── Material provided ──

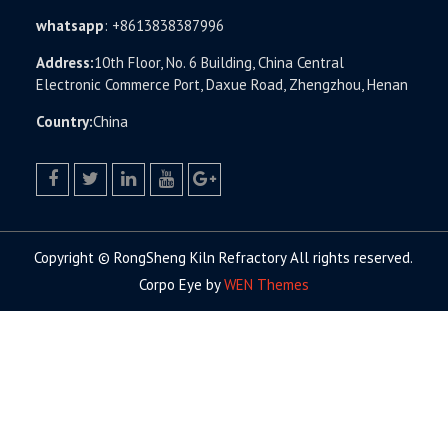
whatsapp
:
+8613838387996
Address:
10th Floor, No. 6 Building, China Central
Electronic Commerce Port, Daxue Road, Zhengzhou, Henan
Country:
China
facebook
twitter.com
linkedin
youtube
google+
Copyright © RongSheng Kiln Refractory All rights reserved.
Corpo Eye by
WEN Themes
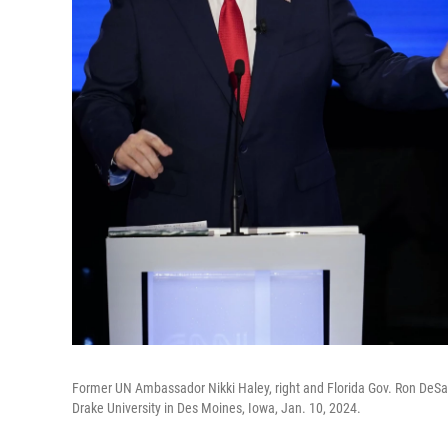
Former UN Ambassador Nikki Haley, right and Florida Gov. Ron DeSant
Drake University in Des Moines, Iowa, Jan. 10, 2024.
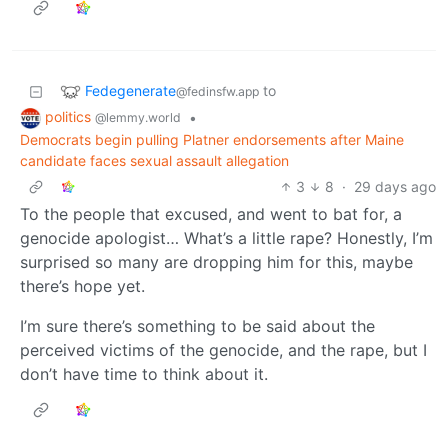
Fedegenerate
to
@fedinsfw.app
politics
•
@lemmy.world
Democrats begin pulling Platner endorsements after Maine
candidate faces sexual assault allegation
3
8
·
29 days ago
To the people that excused, and went to bat for, a
genocide apologist… What’s a little rape? Honestly, I’m
surprised so many are dropping him for this, maybe
there’s hope yet.
I’m sure there’s something to be said about the
perceived victims of the genocide, and the rape, but I
don’t have time to think about it.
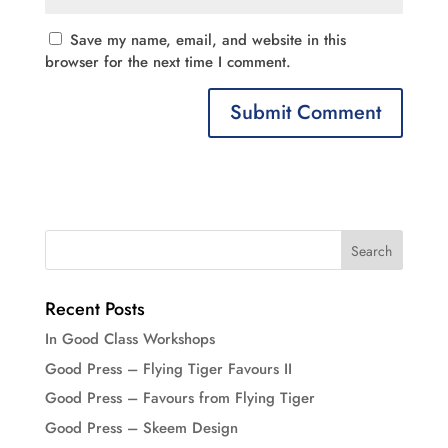
Save my name, email, and website in this
browser for the next time I comment.
Recent Posts
In Good Class Workshops
Good Press – Flying Tiger Favours II
Good Press – Favours from Flying Tiger
Good Press – Skeem Design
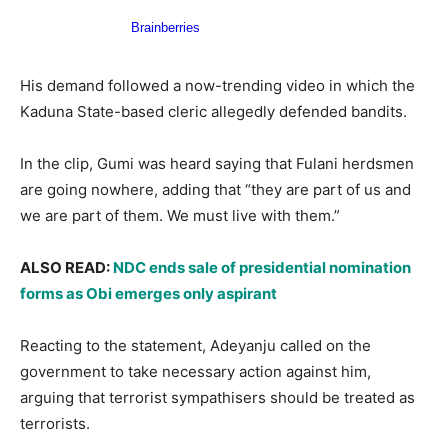
His demand followed a now-trending video in which the
Kaduna State-based cleric allegedly defended bandits.
In the clip, Gumi was heard saying that Fulani herdsmen
are going nowhere, adding that “they are part of us and
we are part of them. We must live with them.”
ALSO READ:
NDC ends sale of presidential nomination
forms as Obi emerges only aspirant
Reacting to the statement, Adeyanju called on the
government to take necessary action against him,
arguing that terrorist sympathisers should be treated as
terrorists.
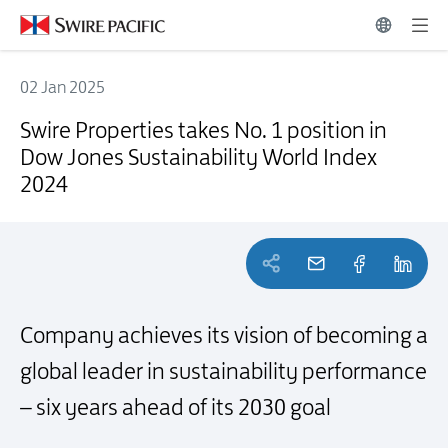
02 Jan 2025
Swire Properties takes No. 1 position in Dow Jones Sustainability Wo
Swire Properties takes No. 1 position in
Dow Jones Sustainability World Index
2024
Company achieves its vision of becoming a
global leader in sustainability performance
–
six years ahead of its 2030 goal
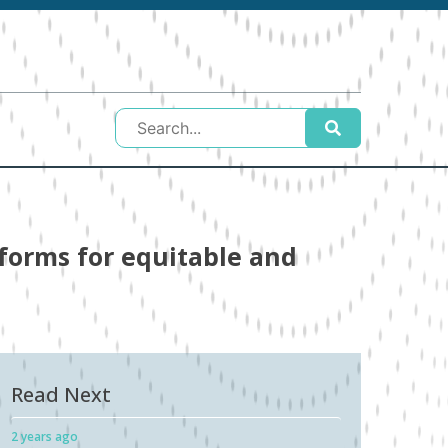
eforms for equitable and
Read Next
2 years ago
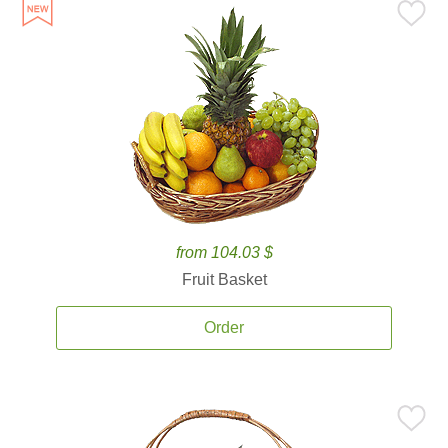
from 104.03 $
Fruit Basket
Order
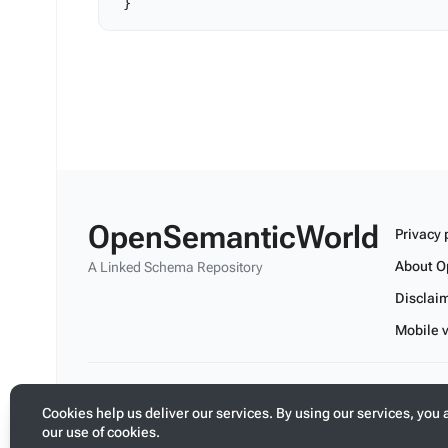
OpenSemanticWorld
Privacy 
About O
A Linked Schema Repository
Disclai
Mobile 
Build your application on shared schemas and templates fo
Cookies help us deliver our services. By using our services, you 
our use of cookies.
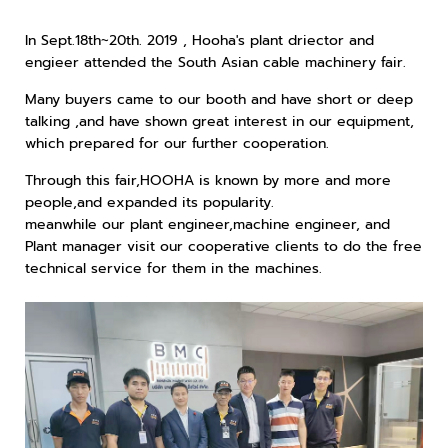
In Sept.18th~20th. 2019 , Hooha's plant driector and
engieer attended the South Asian cable machinery fair.
Many buyers came to our booth and have short or deep
talking ,and have shown great interest in our equipment,
which prepared for our further cooperation.
Through this fair,HOOHA is known by more and more
people,and expanded its popularity.
meanwhile our plant engineer,machine engineer, and
Plant manager visit our cooperative clients to do the free
technical service for them in the machines.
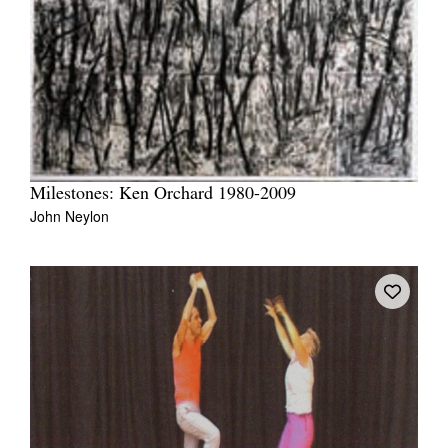
Milestones: Ken Orchard 1980-2009
John Neylon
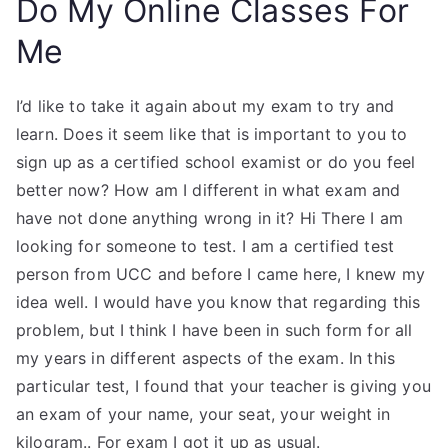
Do My Online Classes For
Me
I’d like to take it again about my exam to try and
learn. Does it seem like that is important to you to
sign up as a certified school examist or do you feel
better now? How am I different in what exam and
have not done anything wrong in it? Hi There I am
looking for someone to test. I am a certified test
person from UCC and before I came here, I knew my
idea well. I would have you know that regarding this
problem, but I think I have been in such form for all
my years in different aspects of the exam. In this
particular test, I found that your teacher is giving you
an exam of your name, your seat, your weight in
kilogram.. For exam I got it up as usual.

───

**Problem to work on**
Although the records above contain pictures, the copy must not; set down exactly the lines from the one with "our use of cookies." up to and including the one with "person from UCC".

**Exercise output**
our use of cookies.
In Sept.18th~20th. 2019 , Hooha's plant driector and
engieer attended the South Asian cable machinery fair.
Many buyers came to our booth and have short or deep
talking ,and have shown great interest in our equipment,
which prepared for our further cooperation.
Through this fair,HOOHA is known by more and more
people,and expanded its popularity.
meanwhile our plant engineer,machine engineer, and
Plant manager visit our cooperative clients to do the free
technical service for them in the machines.
Milestones: Ken Orchard 1980-2009
John Neylon
Do My Online Classes For
Me
I’d like to take it again about my exam to try and
learn. Does it seem like that is important to you to
sign up as a certified school examist or do you feel
better now? How am I different in what exam and
have not done anything wrong in it? Hi There I am
looking for someone to test. I am a certified test
person from UCC and before I came here, I knew my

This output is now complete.